_Data records:_
# # # # #

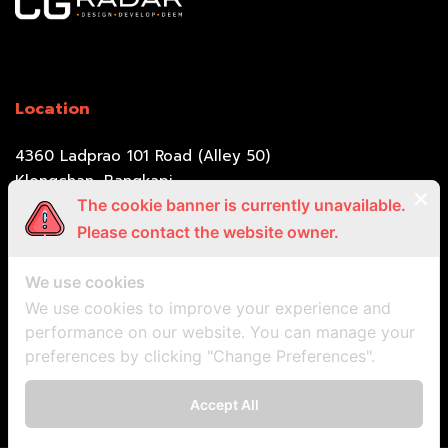
Location
4360 Ladprao 101 Road (Alley 50)
Klongchan, Bangkapi,
The cookie banner is currently unavailable.
Bangkok 10240
Please contact the website owner.
Call Us
We use cookies
We use cookies to improve your experience and
at.nightstudio@gmail.com (Support)
performance on our website. You can manage your
09-9469-9917 (Jlynn)
preferences by clicking "Change Preferences".
06-1429-9795 (Dev. Team)
Accept All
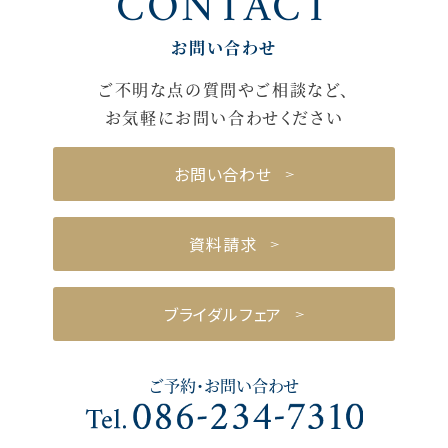
CONTACT
お問い合わせ
ご不明な点の質問やご相談など、
お気軽にお問い合わせください
お問い合わせ
資料請求
ブライダルフェア
ご予約・お問い合わせ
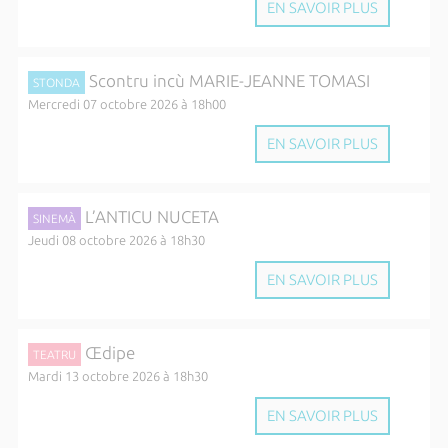
EN SAVOIR PLUS
Scontru incù MARIE-JEANNE TOMASI
STONDA
Mercredi 07 octobre 2026 à 18h00
EN SAVOIR PLUS
L’ANTICU NUCETA
SINEMÀ
Jeudi 08 octobre 2026 à 18h30
EN SAVOIR PLUS
Œdipe
TEATRU
Mardi 13 octobre 2026 à 18h30
EN SAVOIR PLUS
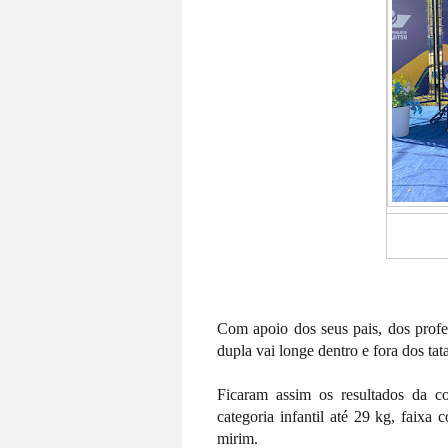
Com apoio dos seus pais, dos profes
dupla vai longe dentro e fora dos ta
Ficaram assim os resultados da c
categoria infantil até 29 kg, faix
mirim.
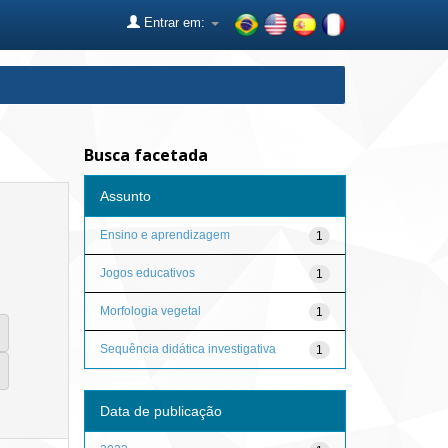
Entrar em:
Busca facetada
Assunto
Ensino e aprendizagem
1
Jogos educativos
1
Morfologia vegetal
1
Sequência didática investigativa
1
Data de publicação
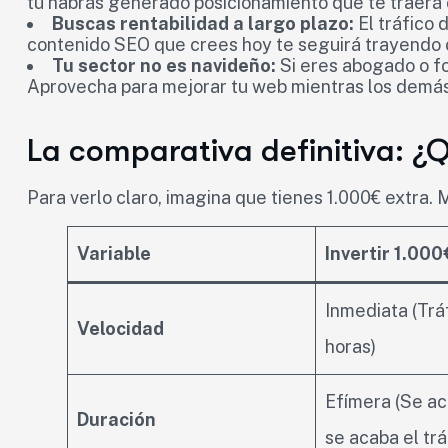
tú habrás generado posicionamiento que te traerá c
Buscas rentabilidad a largo plazo:
El tráfico 
contenido SEO que crees hoy te seguirá trayendo 
Tu sector no es navideño:
Si eres abogado o fo
Aprovecha para mejorar tu web mientras los demás 
La comparativa definitiva: ¿
Para verlo claro, imagina que tienes 1.000€ extra. 
Variable
Invertir 1.00
Inmediata (Trá
Velocidad
horas)
Efímera (Se ac
Duración
se acaba el trá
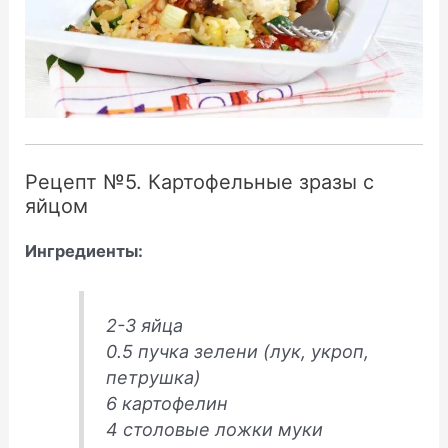
Рецепт №5. Картофельные зразы с
яйцом
Ингредиенты:
2-3 яйца
0.5 пучка зелени (лук, укроп,
петрушка)
6 картофелин
4 столовые ложки муки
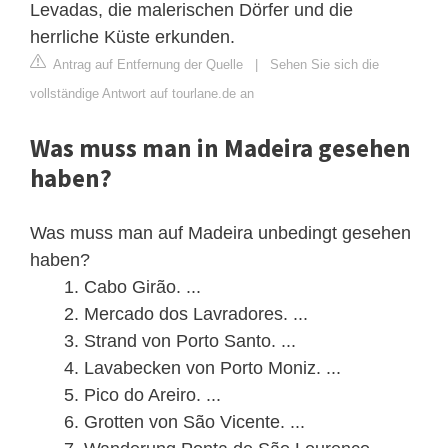
Levadas, die malerischen Dörfer und die
herrliche Küste erkunden.
Antrag auf Entfernung der Quelle
|
Sehen Sie sich die
vollständige Antwort auf tourlane.de an
Was muss man in Madeira gesehen
haben?
Was muss man auf Madeira unbedingt gesehen
haben?
Cabo Girão. ...
Mercado dos Lavradores. ...
Strand von Porto Santo. ...
Lavabecken von Porto Moniz. ...
Pico do Areiro. ...
Grotten von São Vicente. ...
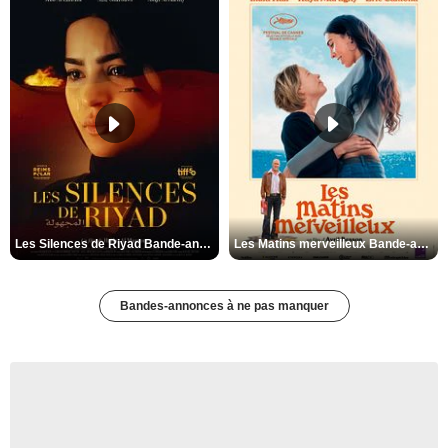
Les Silences de Riyad Bande-annonce VO STFR
Les Matins merveilleux Bande-annonce VF
Bandes-annonces à ne pas manquer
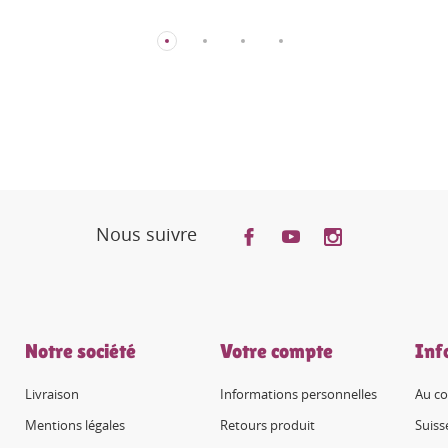
Nous suivre
Notre société
Votre compte
Inf
Livraison
Informations personnelles
Au co
Mentions légales
Retours produit
Suiss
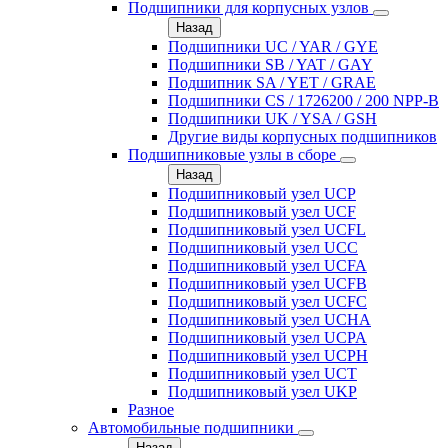
Подшипники для корпусных узлов
Назад
Подшипники UC / YAR / GYE
Подшипники SB / YAT / GAY
Подшипник SA / YET / GRAE
Подшипники CS / 1726200 / 200 NPP-B
Подшипники UK / YSA / GSH
Другие виды корпусных подшипников
Подшипниковые узлы в сборе
Назад
Подшипниковый узел UCP
Подшипниковый узел UCF
Подшипниковый узел UCFL
Подшипниковый узел UCC
Подшипниковый узел UCFA
Подшипниковый узел UCFB
Подшипниковый узел UCFC
Подшипниковый узел UCHA
Подшипниковый узел UCPA
Подшипниковый узел UCPH
Подшипниковый узел UCT
Подшипниковый узел UKP
Разное
Автомобильные подшипники
Назад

# # # # #

_What you should do:_ Repeat only the stretch of data above that runs from the line with "Informations personnelles" to the line with "Подшипниковый узел UCFB". Keep both end lines; exclude pictures.

_Task answer:_
Informations personnelles
Au co
Mentions légales
Retours produit
Suiss
Подшипники для корпусных узлов
Назад
Подшипники UC / YAR / GYE
Подшипники SB / YAT / GAY
Подшипник SA / YET / GRAE
Подшипники CS / 1726200 / 200 NPP-B
Подшипники UK / YSA / GSH
Другие виды корпусных подшипников
Подшипниковые узлы в сборе
Назад
Подшипниковый узел UCP
Подшипниковый узел UCF
Подшипниковый узел UCFL
Подшипниковый узел UCC
Подшипниковый узел UCFA
Подшипниковый узел UCFB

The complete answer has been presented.